Pero lograr el bienestar de los pequeños pasa por mejorar la situación de su familia y del entorno en el que viven. Por ello, Semilla para el Cambio ha incorporado paulatinamente proyectos cada vez más inclusivos y transversales orientados a toda la comunidad y en especial a la mujer.

En julio de 2011 Semilla para el Cambio inició su primer proyecto dirigido a la mujer, Marina Silk. Esta iniciativa pretende mejorar la tradicional situación de marginación en la que vive la mujer india, infravalorada y relegada a un segundo plano social y económico, a pesar de que constituye el pilar fundamental de la familia.
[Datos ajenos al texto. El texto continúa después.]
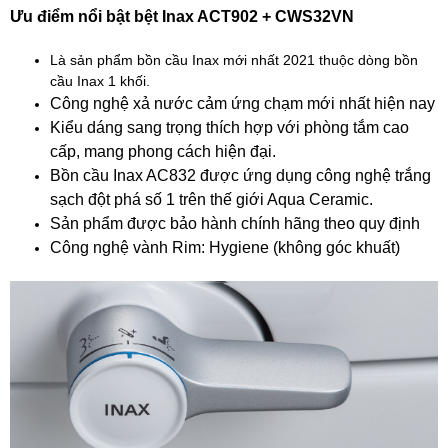
Ưu điểm nổi bật bệt Inax ACT902 + CWS32VN
Là sản phẩm bồn cầu Inax mới nhất 2021 thuộc dòng bồn
cầu Inax 1 khối.
Công nghệ xả nước cảm ứng chạm mới nhất hiện nay
Kiểu dáng sang trọng thích hợp với phòng tắm cao
cấp, mang phong cách hiện đại.
Bồn cầu Inax AC832 được ứng dụng công nghệ trắng
sạch đột phá số 1 trên thế giới Aqua Ceramic.
Sản phẩm được bảo hành chính hãng theo quy định
Công nghệ vành Rim: Hygiene (không góc khuất)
La estrategia de Semilla para el Cambio en el futuro continuará en esta dirección: los proyectos orientados a la comunidad seguirán cobrando mayor relevancia, como lo prueba la puesta en marcha del proyecto de promoción de salud e higiene y el proyecto de alfabetización de mujeres. El proyecto sanitario da cobertura a toda la comunidad, y actualmente beneficia a más de 600 usuarios, entre niños y adultos.

Selección y seguimiento

Semilla para el Cambio lleva a cabo un riguroso proceso de selección de participantes. Para evaluar la situación socioeconómica y la motivación de las familias, visitamos sus hogares y citamos a las familias para una entrevista con personal cualificado. Asimismo, realizamos un seguimiento constante e implicamos a toda la familia en nuestros proyectos a través de reuniones periódicas.

Los recolectores de basura

Familia en los 'slums'Semilla para el Cambio tiene dos centros en Varanasi: uno en el barrio de Dashashwamedh (cercano al Ganges) y otro en el vecindario de Sigra, entre las comunidades de recolectores de basura, donde paulatinamente Semilla ha ido concentrado su foco de acción.

Se trata de comunidades de inmigrantes rurales musulmanes que proceden del estado indio de Bengala Occidental. Emigraron a la ciudad buscando mejoras económicas, pero acabaron malviviendo en condiciones extremas, obligados a instalarse en barrios chabolistas (‘slums’) y trabajar en la recolección de material reciclable (plástico, papel y chatarra), que venden al ‘kabari’, un intermediario en la cadena de reciclaje. Esta ocupación tan sólo les reporta entre 1 y 3 euros diarios.

La cara más amarga de esta realidad la protagonizan los niños trabajadores, que suelen empezar a colaborar con el sustento familiar desde los 5 ó 6 años. En 2010, cuando Semilla para el Cambio empezó a trabajar en el barrio, sólo el 1% de los niños/as sabían leer y el 72.73% de los niños entre 8 y 14 años recolectaban basura.